Canadian university students may not be as deeply indebted as we think.
Tangerine surveyed students in post-secondary institutions across the country and found that while 64% of students are currently in debt, only 27% of them report that they owe more than $10,000.
This number seems low, especially when compared to estimates from the Canadian Federation of Students of how much students will graduate with. They peg the average number closer to $27,000.
Meanwhile the latest Statistics Canada data from 2010 states 36% of undergraduate students graduated with debts between $10,000 and $24,999. And that was five years ago.
Since then post-secondary education costs have continued to climb. A recent report by BMO states that the costs of tuition, textbooks and other supplies rose 3.1% year over year in September 2014.
When asked how much debt they expect to graduate with, 39% of students told Tangerine that they did plan on owing more than $10,000.
It seems that while many students rely on loans, they are also working hard to save money to put towards post-secondary costs. Around 45% of students surveyed by Tangerine reported that they saved what they consider “a lot” for university.
Accordingly, around a third say that they plan to pay for everything—including tuition and spending money—themselves, while another 29% said they plan to pay for at least half of their school costs.

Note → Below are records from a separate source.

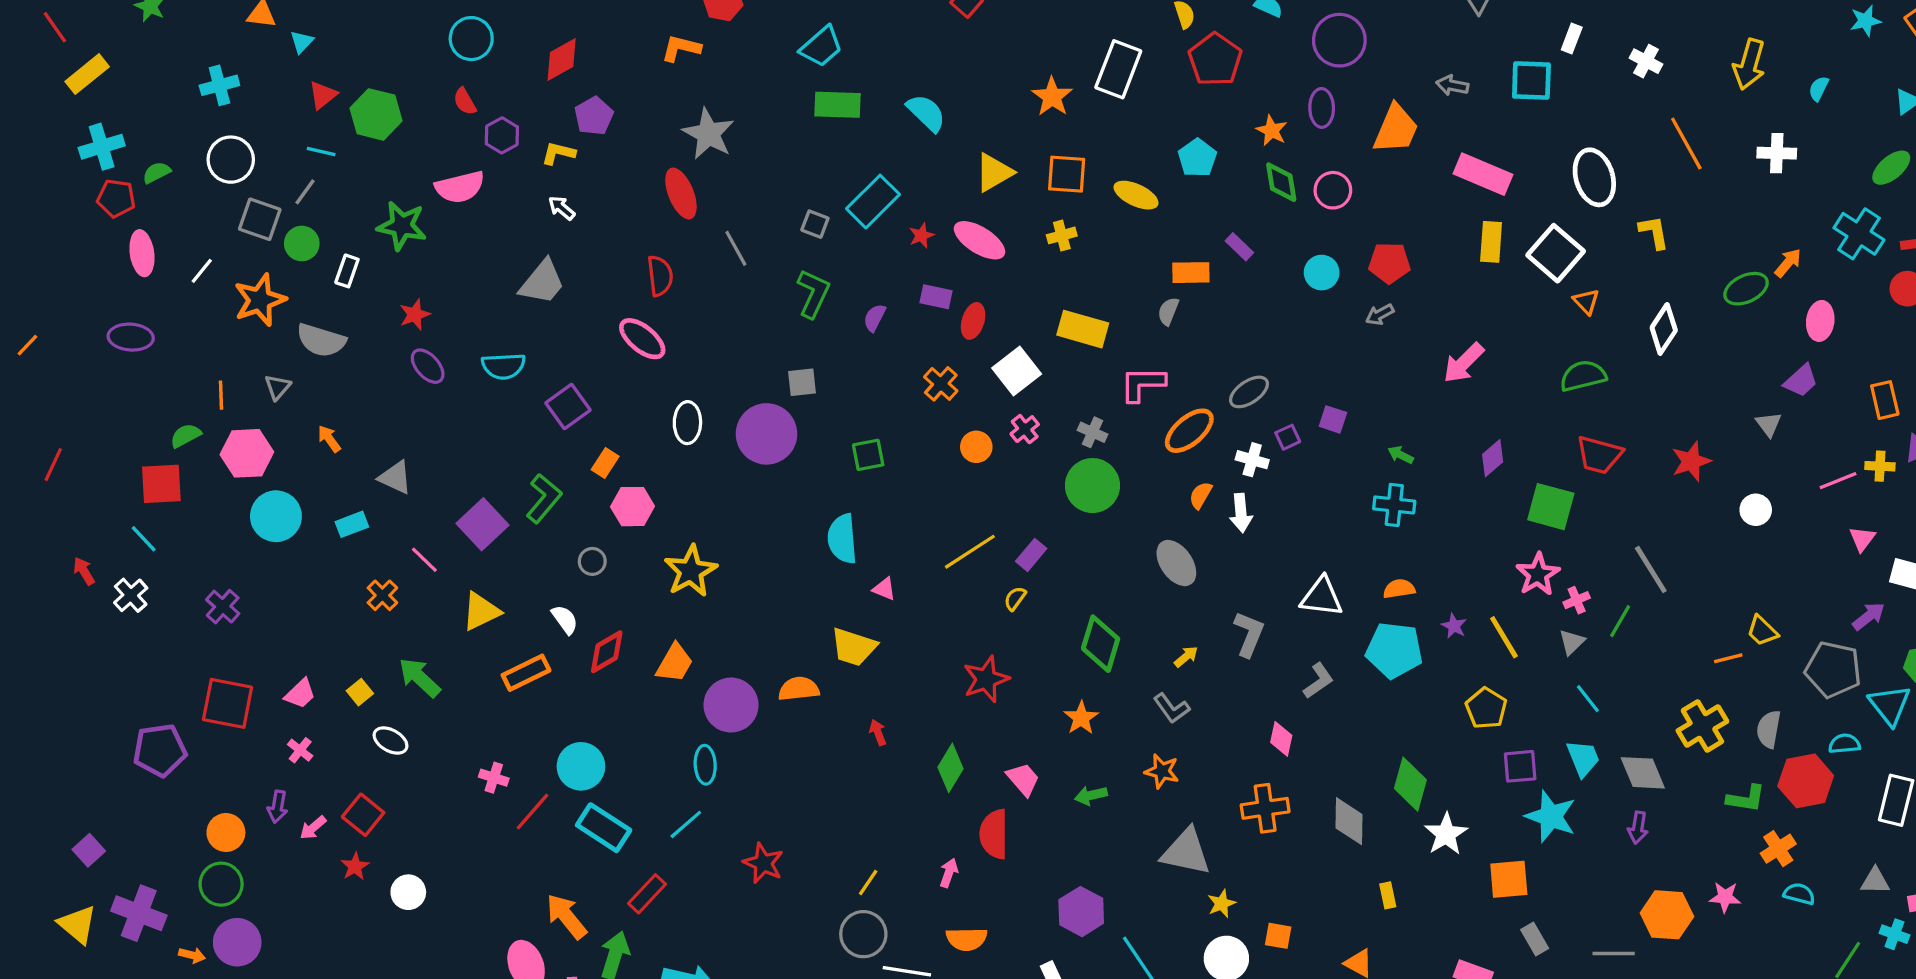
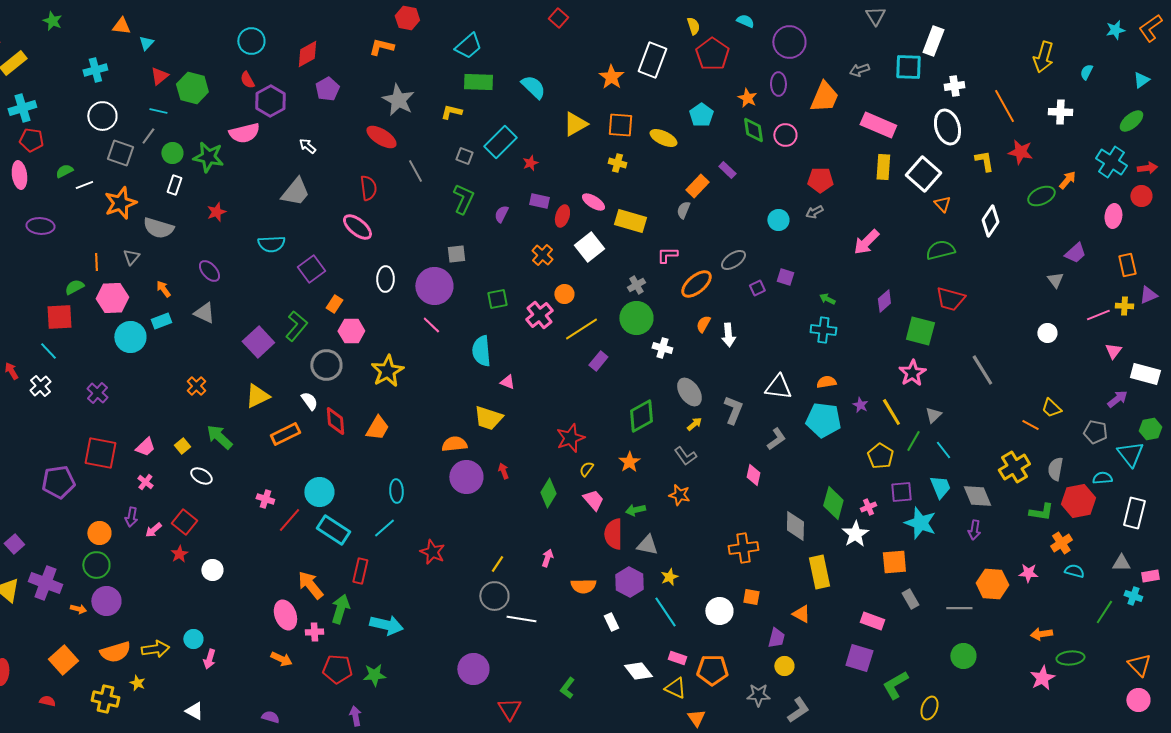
white rectangle: (1572, 39) -> (933, 41), size x1.6
white cross: (1646, 61) -> (954, 86), moved, turned -36
gray arrow: (1452, 85) -> (859, 70), turned -30
purple hexagon: (502, 135) -> (270, 101), size x1.4
yellow L-shape: (558, 153) -> (451, 112), moved
green semicircle: (157, 172) -> (64, 171), moved
red ellipse: (681, 193) -> (381, 137), turned -36
yellow cross: (1062, 235) -> (617, 163), turned 30
pink ellipse: (980, 240) -> (593, 202), moved, size x0.7
green circle: (302, 243) -> (172, 153), moved
pink ellipse: (142, 253) -> (19, 175), moved
white line: (202, 271) -> (84, 185), turned 30
orange rectangle: (1191, 273) -> (697, 186), turned -45
cyan circle: (1322, 273) -> (778, 220), moved
pink ellipse: (1820, 321) -> (1113, 216), moved
purple ellipse: (428, 366) -> (209, 271), moved
pink L-shape: (1142, 384) -> (667, 255), size x0.7
pink cross: (1025, 429) -> (539, 315), moved, size x1.5
gray cross: (1092, 432) -> (636, 285), turned 36
white cross: (1252, 460) -> (662, 348), moved
red star: (1691, 461) -> (1020, 152), moved, turned 30
cyan rectangle: (352, 524) -> (161, 321), moved
yellow line: (970, 552) -> (581, 329), moved
pink line: (424, 560) -> (431, 325), moved
gray circle: (592, 561) -> (326, 365), size x1.8
gray ellipse: (1176, 563) -> (689, 392), moved
yellow semicircle: (1015, 599) -> (586, 469), moved
pink cross: (1577, 600) -> (868, 507), moved
green line: (1620, 621) -> (913, 441), moved
green diamond: (1101, 644) -> (641, 416), turned 44
red diamond: (607, 652) -> (335, 421), turned -64
orange line: (1728, 658) -> (1030, 425), turned 42
gray pentagon: (1833, 670) -> (1095, 432), size x0.7
purple circle: (731, 705) -> (466, 477), moved
orange cross: (1265, 808) -> (743, 548), moved
red semicircle: (994, 834) -> (613, 534), moved
gray triangle: (1186, 852) -> (647, 545), moved, size x0.7
red rectangle: (647, 894) -> (360, 571), turned -30
yellow rectangle: (1388, 895) -> (819, 572), size x2.0
yellow star: (1222, 903) -> (669, 577), moved
orange semicircle: (967, 939) -> (583, 586), moved

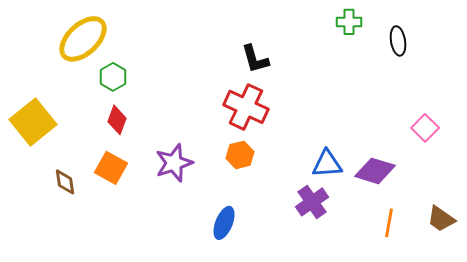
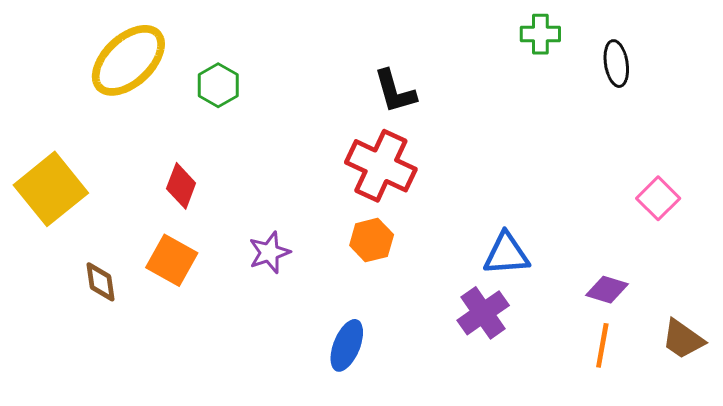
green hexagon: (113, 77) -> (218, 85), moved
purple star: (174, 163) -> (269, 252), size x0.7
purple diamond: (375, 171) -> (607, 290), moved, size x0.7

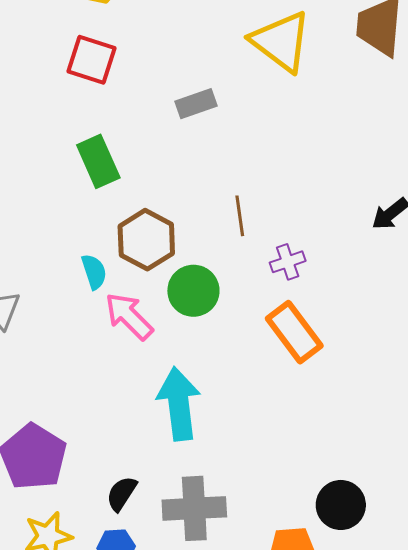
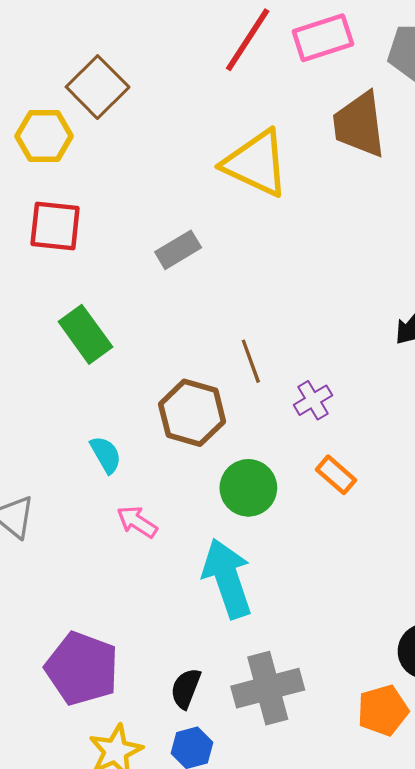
brown hexagon: (146, 240) -> (192, 413), moved
green circle: (193, 291) -> (248, 488), moved
pink arrow: (129, 316) -> (137, 522), moved, size x0.7
orange rectangle: (294, 332) -> (336, 475), size x0.6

So where is this money coming from? Nearly half of the students surveyed, or 49%, reported that they’re tapping into their personal savings, while another 53% stated that full-time and part-time jobs are helping them fund their university educations.
Regardless of whether they’re working, money for school remains a top concern for around 73% of students.
Even among those who’ve had their tuition paid for by family or friends, 25% say they earn their own spending money during the school year.
In general students appear worried about their chances of becoming financially independent after graduation. Around 58% of students are worried about how much longer they’ll have to live with their parents after they’re done school, according to a separate RBC poll. After all, moving out becomes an especially difficult feat if saddled with heaps of student debt.
Maybe this is why 45% of students polled by RBC are worried about finding a job after university and a total of 70% worry whether they’ll earn enough money to cover living expenses and student debt.